**** SUPPLIED RECORDS ****

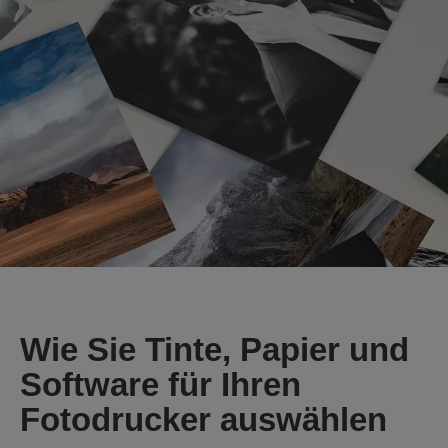
Wie Sie Tinte, Papier und
Software für Ihren
Fotodrucker auswählen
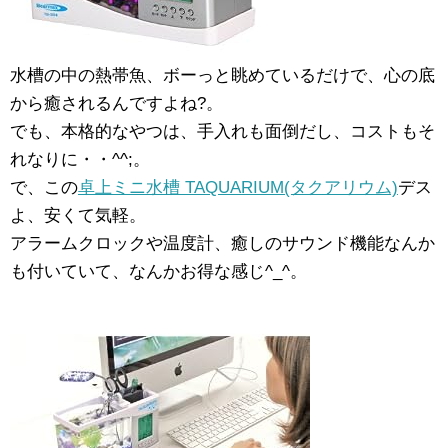
水槽の中の熱帯魚、ボーっと眺めているだけで、心の底
から癒されるんですよね?。
でも、本格的なやつは、手入れも面倒だし、コストもそ
れなりに・・^^;。
で、この
卓上ミニ水槽 TAQUARIUM(タクアリウム)
デス
よ、安くて気軽。
アラームクロックや温度計、癒しのサウンド機能なんか
も付いていて、なんかお得な感じ^_^。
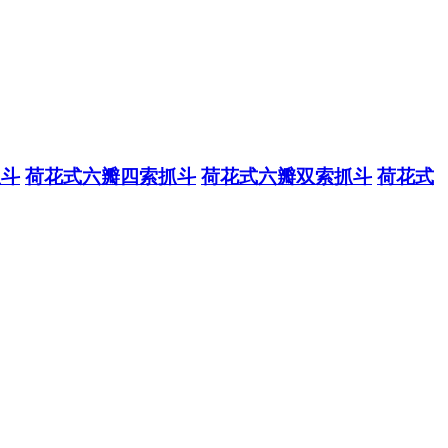
抓斗
荷花式六瓣四索抓斗
荷花式六瓣双索抓斗
荷花式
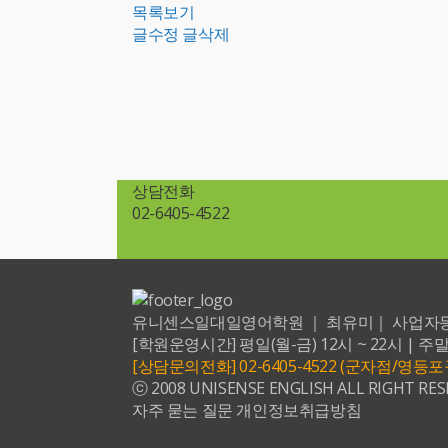
목록보기
글수정
글삭제
상담전화
02-6405-4522
유니센스일대일영어학원 ｜ 최유미｜ 사업자등록번호 20
[학원운영시간] 평일(월-금) 12시 ~ 22시 | 주말
[상담문의전화] 02-6405-4522 (군자점/영
ⓒ 2008 UNISENSE ENGLISH ALL RIGHT RES
자주 묻는 질문
개인정보취급방침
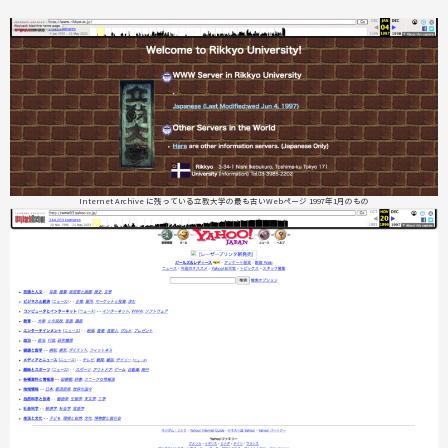
Internet Archive に残っている立教大学の最も古いWebページ 1997年1月のもの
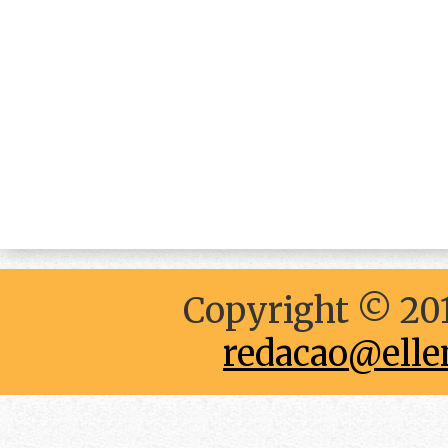
Copyright © 201
redacao@elle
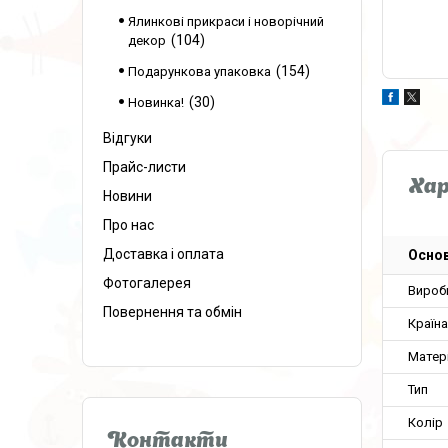
Ялинкові прикраси і новорічний
104
декор
154
Подарункова упаковка
30
Новинка!
Відгуки
Прайс-листи
Ха
Новини
Про нас
Доставка і оплата
Основ
Фотогалерея
Вироб
Повернення та обмін
Країн
Матер
Тип
Колір
Контакти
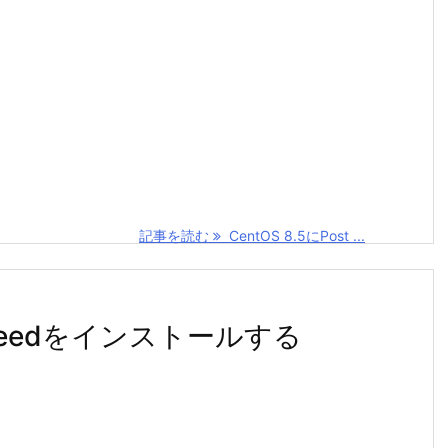
記事を読む
CentOS 8.5にPost ...
teSpeedをインストールする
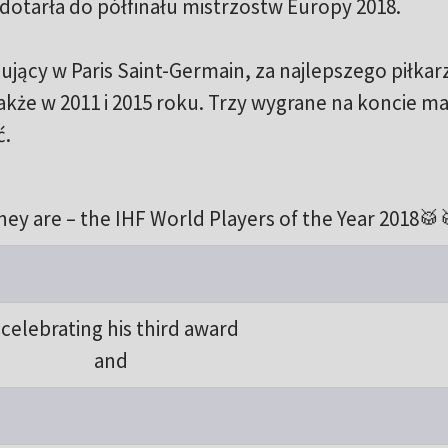
dotarła do półfinału mistrzostw Europy 2018.
ujący w Paris Saint-Germain, za najlepszego piłkar
akże w 2011 i 2015 roku. Trzy wygrane na koncie m
ć.
they are – the IHF World Players of the Year 2018🥁
s celebrating his third award
and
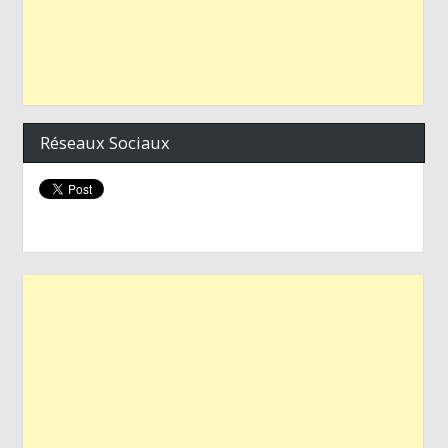
Réseaux Sociaux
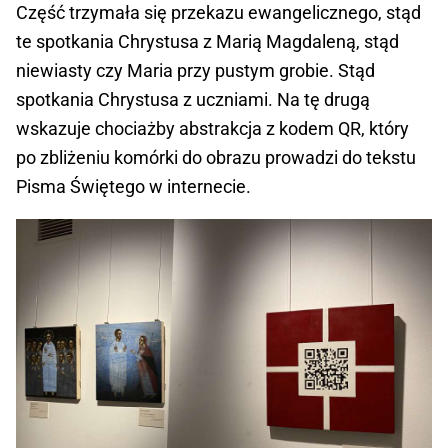
Część trzymała się przekazu ewangelicznego, stąd
te spotkania Chrystusa z Marią Magdaleną, stąd
niewiasty czy Maria przy pustym grobie. Stąd
spotkania Chrystusa z uczniami. Na tę drugą
wskazuje chociażby abstrakcja z kodem QR, który
po zbliżeniu komórki do obrazu prowadzi do tekstu
Pisma Świętego w internecie.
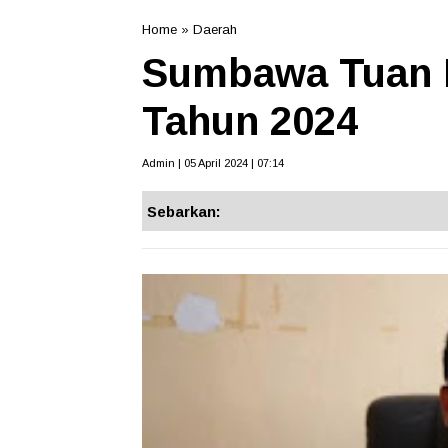
Home
»
Daerah
Sumbawa Tuan 
Tahun 2024
Admin | 05 April 2024 | 07:14
Sebarkan:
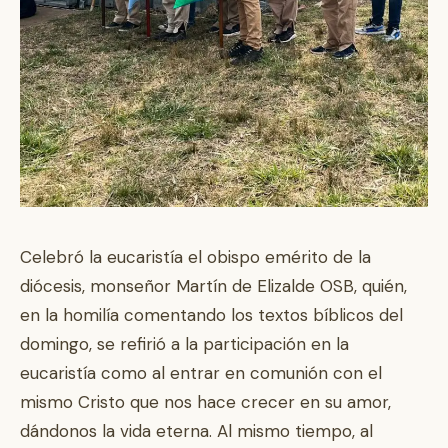
Celebró la eucaristía el obispo emérito de la
diócesis, monseñor Martín de Elizalde OSB, quién,
en la homilía comentando los textos bíblicos del
domingo, se refirió a la participación en la
eucaristía como al entrar en comunión con el
mismo Cristo que nos hace crecer en su amor,
dándonos la vida eterna. Al mismo tiempo, al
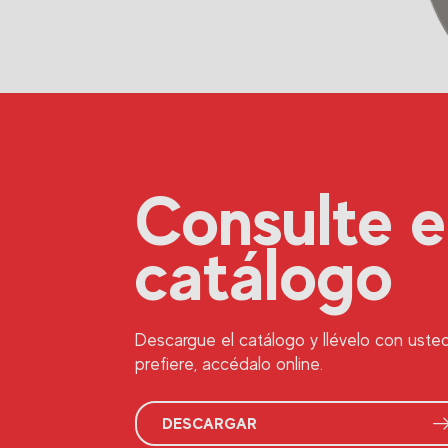
Consulte e
catálogo
Descargue el catálogo y llévelo con usted 
prefiere, accédalo online.
DESCARGAR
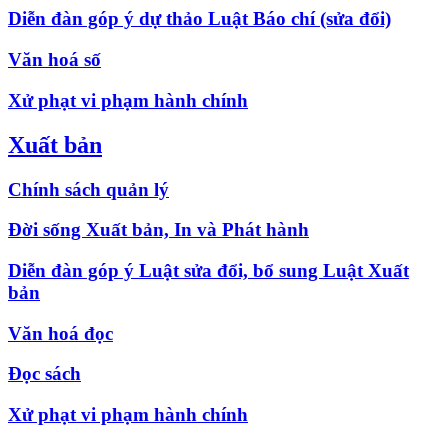
Diễn đàn góp ý dự thảo Luật Báo chí (sửa đổi)
Văn hoá số
Xử phạt vi phạm hành chính
Xuất bản
Chính sách quản lý
Đời sống Xuất bản, In và Phát hành
Diễn đàn góp ý Luật sửa đổi, bổ sung Luật Xuất
bản
Văn hoá đọc
Đọc sách
Xử phạt vi phạm hành chính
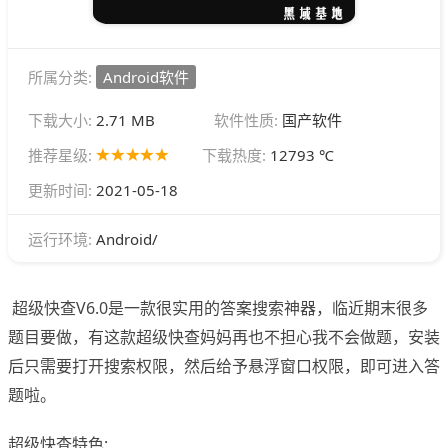
所属分类:
Android软件
下载大小:
2.71 MB
软件性质:
国产软件
推荐星级:
下载热度:
12793 ℃
更新时间:
2021-05-18
Android/
运行环境:
超级快查V6.0是一款很实用的答案搜索神器，临近期末很多
题目要做，有这款超级快查妈妈再也不担心我不会做题，安装
后只需要打开搜索权限，然后给予悬浮窗口权限，即可进入答
题啦。
超级快查特色:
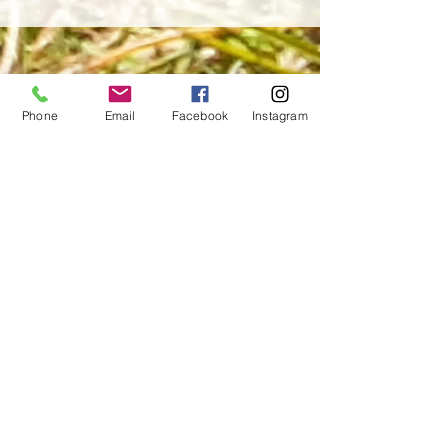
U
nternehmen
Phone
Email
Facebook
Instagram
Kinderparties allerlei,
von Babys bis Teens,
Mädchen und Jungs
Unterhaltung und Betreuung
für jedes Kind
Kontakt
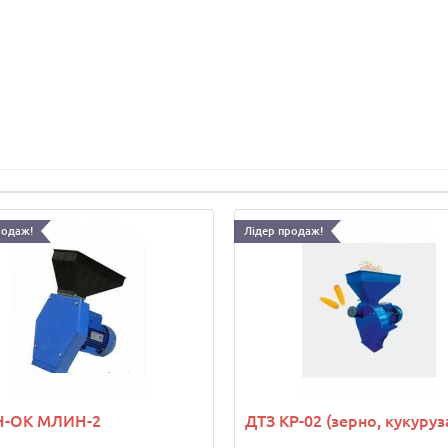
родаж!
Лідер продаж!
-ОК МЛИН-2
ДТЗ КР-02 (зерно, кукуруз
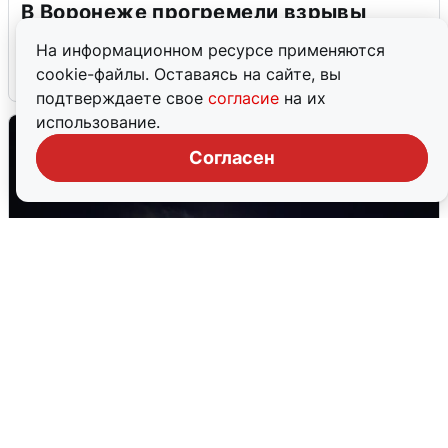
В Воронеже прогремели взрывы
после сигнала тревоги
На информационном ресурсе применяются
cookie-файлы. Оставаясь на сайте, вы
5 августа
0
подтверждаете свое
согласие
на их
использование.
Согласен
Взрывы в Воронеже после сигнала
тревоги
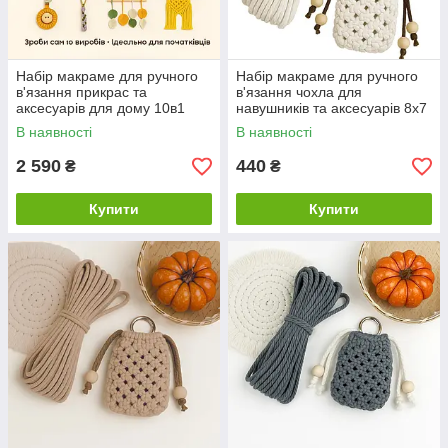
Набір макраме для ручного
Набір макраме для ручного
в'язання прикрас та
в'язання чохла для
аксесуарів для дому 10в1
навушників та аксесуарів 8х7
для рукоділля та творчості
см колір білий для рукоділля
В наявності
В наявності
та творчості
2 590
440
₴
₴
Купити
Купити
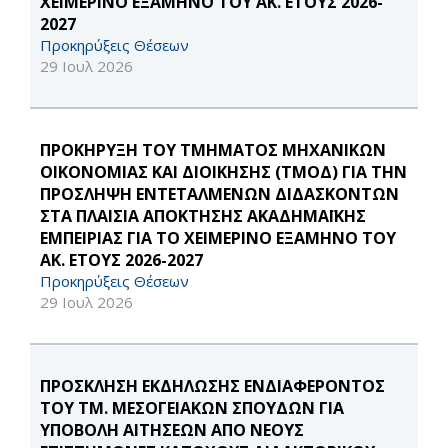
ΧΕΙΜΕΡΙΝΟ ΕΞΑΜΗΝΟ ΤΟΥ ΑΚ. ΕΤΟΥΣ 2026-
2027
Προκηρύξεις Θέσεων
29 Ιουλ 2026
ΠΡΟΚΗΡΥΞΗ ΤΟΥ ΤΜΗΜΑΤΟΣ ΜΗΧΑΝΙΚΩΝ
ΟΙΚΟΝΟΜΙΑΣ ΚΑΙ ΔΙΟΙΚΗΣΗΣ (ΤΜΟΔ) ΓΙΑ ΤΗΝ
ΠΡΟΣΛΗΨΗ ΕΝΤΕΤΑΛΜΕΝΩΝ ΔΙΔΑΣΚΟΝΤΩΝ
ΣΤΑ ΠΛΑΙΣΙΑ ΑΠΟΚΤΗΣΗΣ ΑΚΑΔΗΜΑΪΚΗΣ
ΕΜΠΕΙΡΙΑΣ ΓΙΑ ΤΟ ΧΕΙΜΕΡΙΝΟ ΕΞΑΜΗΝΟ ΤΟΥ
ΑΚ. ΕΤΟΥΣ 2026-2027
Προκηρύξεις Θέσεων
29 Ιουλ 2026
ΠΡΟΣΚΛΗΣΗ ΕΚΔΗΛΩΣΗΣ ΕΝΔΙΑΦΕΡΟΝΤΟΣ
ΤΟΥ ΤΜ. ΜΕΣΟΓΕΙΑΚΩΝ ΣΠΟΥΔΩΝ ΓΙΑ
ΥΠΟΒΟΛΗ ΑΙΤΗΣΕΩΝ ΑΠΟ ΝΕΟΥΣ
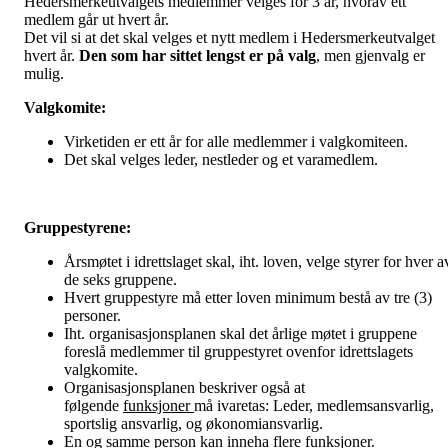
Hedersmerkeutvalgets medlemmer velges for 3 år, hvorav ett
medlem går ut hvert år.
Det vil si at det skal velges et nytt medlem i Hedersmerkeutvalget
hvert år.
Den som har sittet lengst er på valg
, men gjenvalg er
mulig.
Valgkomite:
Virketiden er ett år for alle medlemmer i valgkomiteen.
Det skal velges leder, nestleder og et varamedlem.
Gruppestyrene:
Årsmøtet i idrettslaget skal, iht. loven, velge styrer for hver a
de seks gruppene.
Hvert gruppestyre må etter loven minimum bestå av tre (3)
personer.
Iht. organisasjonsplanen skal det årlige møtet i gruppene
foreslå medlemmer til gruppestyret ovenfor idrettslagets
valgkomite.
Organisasjonsplanen beskriver også at
følgende
funksjoner
må ivaretas: Leder, medlemsansvarlig,
sportslig ansvarlig, og økonomiansvarlig.
En og samme person kan inneha flere funksjoner.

****

## INSTRUCTIONS TO FOLLOW
Whenever "eucaristía" occurs in a line of the entries, copy that line.

## WRITTEN RESPONSE
Celebró la eucaristía el obispo emérito de la
eucaristía como al entrar en comunión con el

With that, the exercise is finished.